これはどちらかが嘘をついている可能性がある。でも、この時点ではどちらが嘘をついているかは判断できなかった。
もしもグスタフが嘘をついており、パウロの最初の申し出が本当ならば、グスタフは何かを隠したかったに違いない。しかし、それはパウロも同じ条件だ。恐らく、隠したいものが違うだけで。
もし、二人とも嘘をついていたらどうだろうか?
グスタフもパウロも嘘をついていたら。
その仮説に沿って考えていくと、ある一つの答えに辿り着いた。
「グスタフ、そなたは確かギャンブルが好きだったわね?」
アリシアの質問に、グスタフが何を言い出すのかと怯えた態度で答えを返した。
「は、昔の話ですが」
「そう、では今はやっていないのね?」
「え、ええ。もちろんです」
そこでケヴィンが手を挙げた。
「何かしら、ケヴィン」
「グスタフ殿は嘘をつきましたね? 私が調べたところによりますと、彼はよくギャンブルの街へ足を運んでいます」
「なっ・・・! それは嘘にございます、殿下。信じてください」
「私の許可なく話すなと言ったはずだけれど?」
アリシアの厳しい視線の一瞥に、グスタフはびくっと体を揺らす。
「つまり、まだグスタフ殿は通っているのね?」
「はい、間違いございません」
「なるほど、では領に割り当てられている国からの予算を使っていても不思議ではないわね」
「なっ・・・!」
アリシアの飛躍した言葉に、グスタフとパウロがそっくりな顔を驚きの表情に変える。
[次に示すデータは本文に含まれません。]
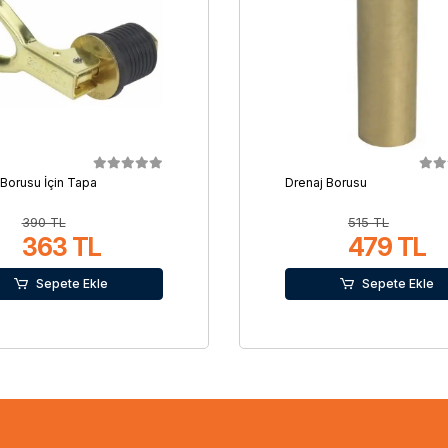
 Borusu İçin Tapa
Drenaj Borusu
390 TL
515 TL
363 TL
479 TL
Sepete Ekle
Sepete Ekle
叔父と甥という関係のはずだが、かなりそっくりだなとアリシアは思った。
「では、二人は横領をしていたということですかな?」
「私は違います!」
ハワード公爵のひっかけに、パウロがすぐ引っかかった。
パウロも自分で気付いたのか、あっ・・・と声をあげる。
「つまり、グスタフは横領をしていたのね?」
「・・・っ!」
グスタフとパウロが焦った表情を浮かべた。
あまりにも簡単なひっかけにかかってしまったのだ、二人ともかなり追い詰められていたのだろう。だからと言って情状酌量の余地があるわけではないが。
アリシアは冷ややかな目で二人を見つめた。
言い伝えの巫女に酷似しているというアリシアの姿はかなり美しい。だが、美しい分、人を威圧するときはかなりの圧を生むことをアリシアは知っていた。
「では、二人には追って沙汰を下します。陛下の指示に沿って、ね」
最後にニッコリと笑ってやると、アリシアはケヴィンがいつの間にか呼んでいた兵に申しつけた。
「連れて行きなさい」
「はっ!」
「ああちょっと待って」
呼び止めたアリシアに、周りの人たちがどうしたのかと訝しげな瞳を向けた。アリシアは無表情で二人に告げる。
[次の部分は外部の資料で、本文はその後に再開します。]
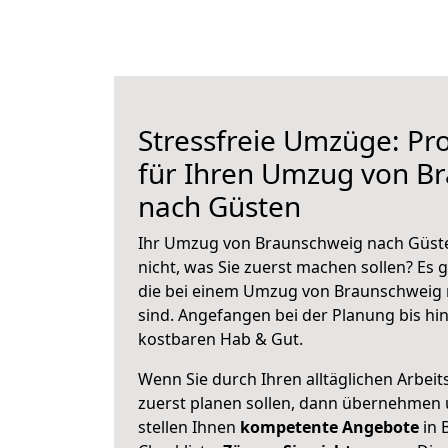
Stressfreie Umzüge: Pro
für Ihren Umzug von B
nach Güsten
Ihr Umzug von Braunschweig nach Güste
nicht, was Sie zuerst machen sollen? Es g
die bei einem Umzug von Braunschweig 
sind.
Angefangen bei der Planung bis hi
kostbaren Hab & Gut.
Wenn Sie durch Ihren alltäglichen Arbeits
zuerst planen sollen, dann übernehmen 
stellen Ihnen
kompetente Angebote
in 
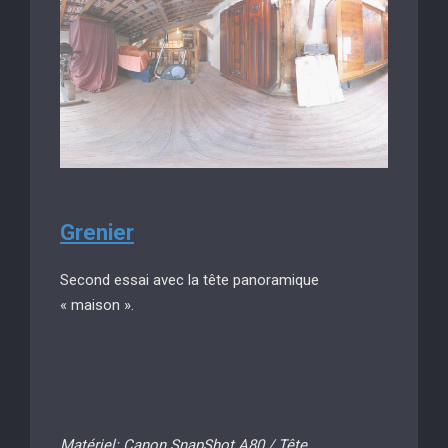
Grenier
Second essai avec la tête panoramique
« maison ».
Matériel: Canon SnapShot A80 / Tête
「領地のことはわたくしが責任を持って管理しておきます。どうぞ安心なさっていいわよ」
「・・・っ! は」
グスタフは悔しそうな表情というよりかは安心したかのような表情になり、パウロは穏やかな表情で頷いた。
元々、二人とも領民を思い遣る良き領主だったのだろう。
ともかく、アリシアの鋭い洞察により、二人の悪事を見逃さずにすんだのだった。